What is the nature and scope of subject English?
Answers
The Nature of English Language :
Language is the expression of thought by means of spoken or written words. The English word language comes (through the French langue) from the Latin lingua - the tongue. But the tongue is not the only organ used in speaking. The lips, the teeth, the roof of the mouth, the soft palate (or uvula), the nose and the vocal chords all help to produce the sounds of which language consists. These various organs make up one delicate and complicated piece of mechanism upon which the breath of the speaker acts like that of a musician upon a clarinet or other wind instrument.
Spoken language is composed of a great variety of sounds made with the vocal organs. A word may consist of one sound (as Ah! or O or I), but most words consist of two or more different sounds (as go, see, try, finish). Long or short, however, a word is merely a sign made to express thought.
Thought may be imperfectly expressed by signs made with the head, the hands, etc. Thus, if I grasp a person’s arm and point to a dog, he may understand me to ask, “Do you see that dog?" And his nod in reply may stand for “Yes, I see him." But any dialogue carried on in this way must be both fragmentary and uncertain. To express our thoughts fully, freely and accurately, we must use words - that is….signs made with the voice. Such voice-signs have had meanings associated with them by custom or tradition, so that their sense is at once understood by all. Their advantage is twofold…..they are far more numerous and varied than other signs and the meanings attached to them are much more definite than those of nods and gestures.

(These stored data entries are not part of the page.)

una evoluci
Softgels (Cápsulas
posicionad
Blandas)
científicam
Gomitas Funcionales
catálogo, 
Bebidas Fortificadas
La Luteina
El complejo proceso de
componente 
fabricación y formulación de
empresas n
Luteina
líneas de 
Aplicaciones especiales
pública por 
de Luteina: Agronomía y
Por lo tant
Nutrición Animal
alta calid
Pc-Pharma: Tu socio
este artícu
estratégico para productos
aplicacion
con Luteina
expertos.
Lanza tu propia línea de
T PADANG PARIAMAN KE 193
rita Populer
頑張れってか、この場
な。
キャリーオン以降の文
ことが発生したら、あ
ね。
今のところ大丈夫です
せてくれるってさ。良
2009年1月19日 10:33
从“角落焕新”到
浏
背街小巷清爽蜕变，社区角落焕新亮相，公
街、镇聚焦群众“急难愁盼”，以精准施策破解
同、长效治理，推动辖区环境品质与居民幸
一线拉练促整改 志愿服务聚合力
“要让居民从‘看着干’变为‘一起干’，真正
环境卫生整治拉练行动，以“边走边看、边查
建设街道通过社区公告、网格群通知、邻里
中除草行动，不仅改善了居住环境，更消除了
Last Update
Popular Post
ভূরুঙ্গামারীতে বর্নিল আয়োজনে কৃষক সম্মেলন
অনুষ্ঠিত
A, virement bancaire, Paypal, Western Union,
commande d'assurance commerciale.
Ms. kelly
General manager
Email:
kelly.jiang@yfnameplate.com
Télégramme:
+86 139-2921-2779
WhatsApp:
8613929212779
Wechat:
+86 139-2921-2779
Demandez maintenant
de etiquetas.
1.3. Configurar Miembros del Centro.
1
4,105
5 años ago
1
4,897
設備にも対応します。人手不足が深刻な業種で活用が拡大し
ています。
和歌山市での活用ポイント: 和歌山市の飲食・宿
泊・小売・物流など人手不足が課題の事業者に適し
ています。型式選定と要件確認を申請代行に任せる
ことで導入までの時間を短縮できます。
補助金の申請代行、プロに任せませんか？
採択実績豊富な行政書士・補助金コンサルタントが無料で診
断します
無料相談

Written words are signs made with the pen to represent and recall to the mind the spoken words (or voice-signs). Written language (that is, composition) must, of necessity, be somewhat fuller than spoken language as well as more formal and exact. For the reader’s understanding is not assisted by the tones of the voice, the changing expressions of the face and the lively gestures which help to make spoken language intelligible.